** Opening Input data block **

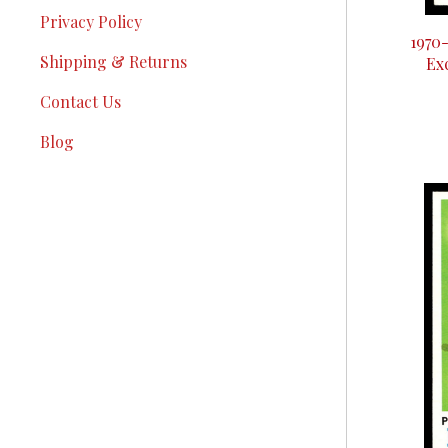
Privacy Policy
1970
Shipping & Returns
Ex
Contact Us
Blog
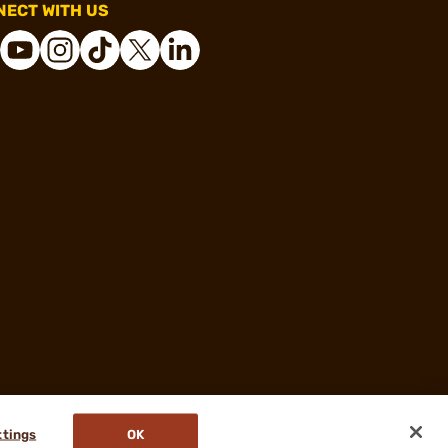
ECT WITH US
ttings
OK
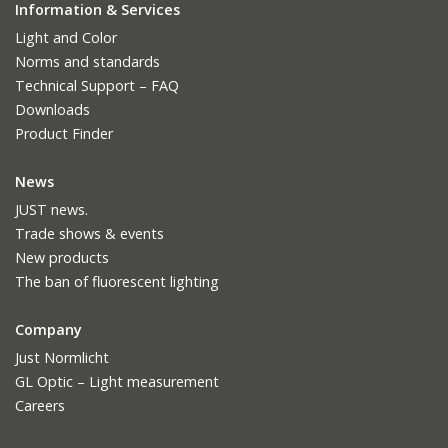
Information & Services
Light and Color
Norms and standards
Technical Support – FAQ
Downloads
Product Finder
News
JUST news.
Trade shows & events
New products
The ban of fluorescent lighting
Company
Just Normlicht
GL Optic – Light measurement
Careers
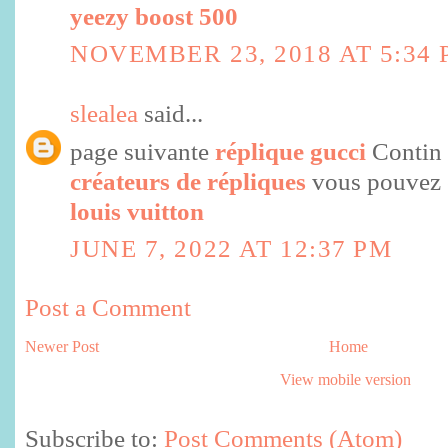
yeezy boost 500
NOVEMBER 23, 2018 AT 5:34
slealea
said...
page suivante
réplique gucci
Contin
créateurs de répliques
vous pouvez 
louis vuitton
JUNE 7, 2022 AT 12:37 PM
Post a Comment
Newer Post
Home
View mobile version
Subscribe to:
Post Comments (Atom)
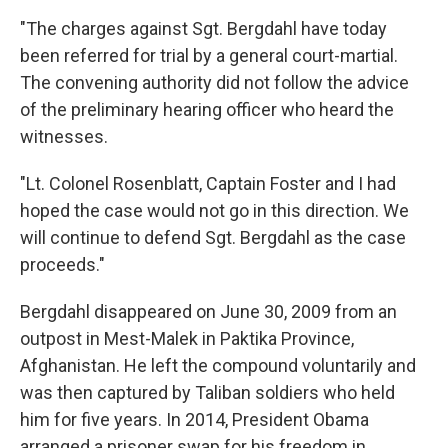
"The charges against Sgt. Bergdahl have today
been referred for trial by a general court-martial.
The convening authority did not follow the advice
of the preliminary hearing officer who heard the
witnesses.
"Lt. Colonel Rosenblatt, Captain Foster and I had
hoped the case would not go in this direction. We
will continue to defend Sgt. Bergdahl as the case
proceeds."
Bergdahl disappeared on June 30, 2009 from an
outpost in Mest-Malek in Paktika Province,
Afghanistan. He left the compound voluntarily and
was then captured by Taliban soldiers who held
him for five years. In 2014, President Obama
arranged a prisoner swap for his freedom in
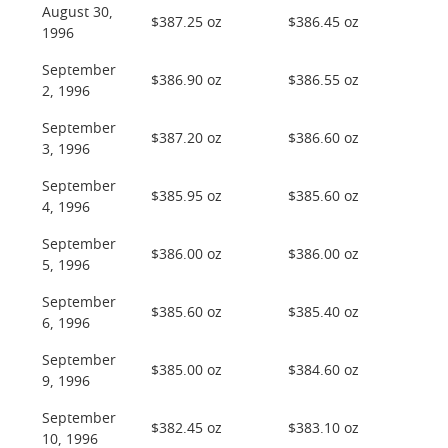
August 30,
$387.25 oz
$386.45 oz
1996
September
$386.90 oz
$386.55 oz
2, 1996
September
$387.20 oz
$386.60 oz
3, 1996
September
$385.95 oz
$385.60 oz
4, 1996
September
$386.00 oz
$386.00 oz
5, 1996
September
$385.60 oz
$385.40 oz
6, 1996
September
$385.00 oz
$384.60 oz
9, 1996
September
$382.45 oz
$383.10 oz
10, 1996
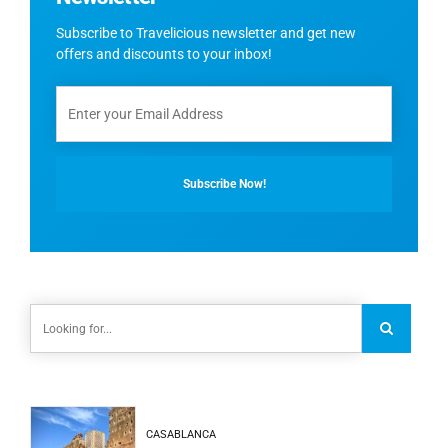
Subscribe to Travelicious newsletter and get new
offers and discounts to your inbox!
CASABLANCA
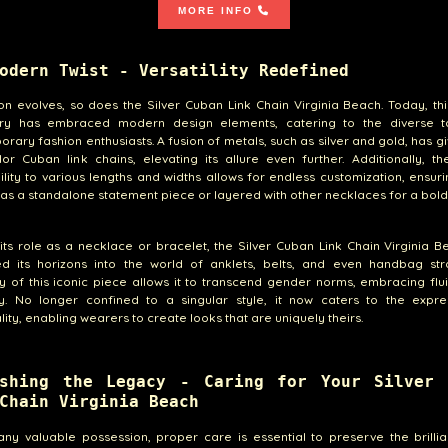
MORE INFO
odern Twist - Versatility Redefined
on evolves, so does the Silver Cuban Link Chain Virginia Beach. Today, thi
ry has embraced modern design elements, catering to the diverse t
rary fashion enthusiasts. A fusion of metals, such as silver and gold, has gi
lor Cuban link chains, elevating its allure even further. Additionally, th
lity to various lengths and widths allows for endless customization, ensuri
as a standalone statement piece or layered with other necklaces for a bold
ts role as a necklace or bracelet, the Silver Cuban Link Chain Virginia 
d its horizons into the world of anklets, belts, and even handbag str
ity of this iconic piece allows it to transcend gender norms, embracing flu
ity. No longer confined to a singular style, it now caters to the expre
ality, enabling wearers to create looks that are uniquely theirs.
ishing the Legacy - Caring for Your Silver 
Chain Virginia Beach
any valuable possession, proper care is essential to preserve the brill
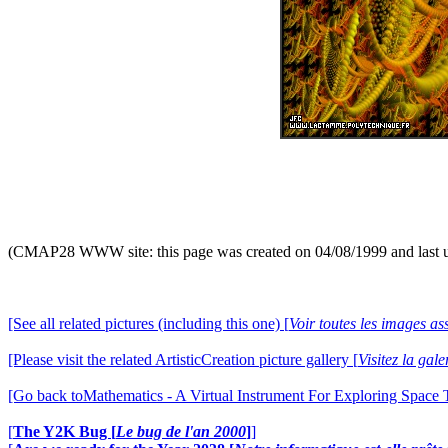
(CMAP28 WWW site: this page was created on 04/08/1999 and last 
[See all related pictures (including this one) [
Voir toutes les images ass
[Please visit the related ArtisticCreation picture gallery [
Visitez la gal
[Go back toMathematics - A Virtual Instrument For Exploring Space
[
The Y2K Bug [
Le bug de l'an 2000
]
]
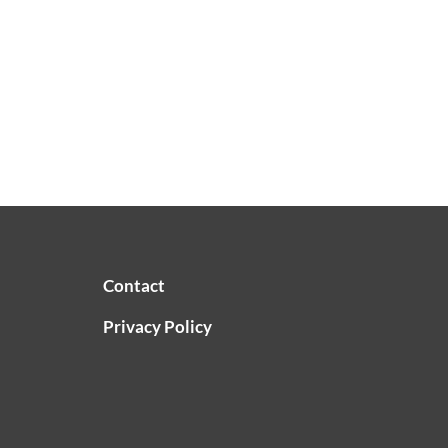
Contact
Privacy Policy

** Closing Input data block **

→ What to do
Return every entry word for word, minus the pictures.

→ Expected answer
Privacy Policy
1970
Shipping & Returns
Ex
Contact Us
Blog
ECT WITH US
ttings
OK
Information & Services
Light and Color
Norms and standards
Technical Support – FAQ
Downloads
Product Finder
News
JUST news.
Trade shows & events
New products
The ban of fluorescent lighting
Company
Just Normlicht
GL Optic – Light measurement
Careers
yeezy boost 500
NOVEMBER 23, 2018 AT 5:34
slealea
said...
page suivante
réplique gucci
Contin
créateurs de répliques
vous pouvez 
louis vuitton
JUNE 7, 2022 AT 12:37 PM
Post a Comment
Newer Post
Home
View mobile version
Subscribe to:
Post Comments (Atom)
"The charges against Sgt. Bergdahl have today
been referred for trial by a general court-martial.
The convening authority did not follow the advice
of the preliminary hearing officer who heard the
witnesses.
"Lt. Colonel Rosenblatt, Captain Foster and I had
hoped the case would not go in this direction. We
will continue to defend Sgt. Bergdahl as the case
proceeds."
Bergdahl disappeared on June 30, 2009 from an
outpost in Mest-Malek in Paktika Province,
Afghanistan. He left the compound voluntarily and
was then captured by Taliban soldiers who held
him for five years. In 2014, President Obama
arranged a prisoner swap for his freedom in
August 30,
$387.25 oz
$386.45 oz
1996
September
$386.90 oz
$386.55 oz
2, 1996
September
$387.20 oz
$386.60 oz
3, 1996
September
$385.95 oz
$385.60 oz
4, 1996
September
$386.00 oz
$386.00 oz
5, 1996
September
$385.60 oz
$385.40 oz
6, 1996
September
$385.00 oz
$384.60 oz
9, 1996
September
$382.45 oz
$383.10 oz
10, 1996
Subscribe to Travelicious newsletter and get new
offers and discounts to your inbox!
CASABLANCA
MORE INFO
odern Twist - Versatility Redefined
on evolves, so does the Silver Cuban Link Chain Virginia Beach. Today, thi
ry has embraced modern design elements, catering to the diverse t
rary fashion enthusiasts. A fusion of metals, such as silver and gold, has gi
lor Cuban link chains, elevating its allure even further. Additionally, th
lity to various lengths and widths allows for endless customization, ensuri
as a standalone statement piece or layered with other necklaces for a bold
ts role as a necklace or bracelet, the Silver Cuban Link Chain Virginia 
d its horizons into the world of anklets, belts, and even handbag str
ity of this iconic piece allows it to transcend gender norms, embracing flu
ity. No longer confined to a singular style, it now caters to the expre
ality, enabling wearers to create looks that are uniquely theirs.
ishing the Legacy - Caring for Your Silver 
Chain Virginia Beach
any valuable possession, proper care is essential to preserve the brill
(CMAP28 WWW site: this page was created on 04/08/1999 and last 
[See all related pictures (including this one) [
Voir toutes les images ass
[Please visit the related ArtisticCreation picture gallery [
Visitez la gal
[Go back toMathematics - A Virtual Instrument For Exploring Space
[
The Y2K Bug [
Le bug de l'an 2000
]
]
Contact
Privacy Policy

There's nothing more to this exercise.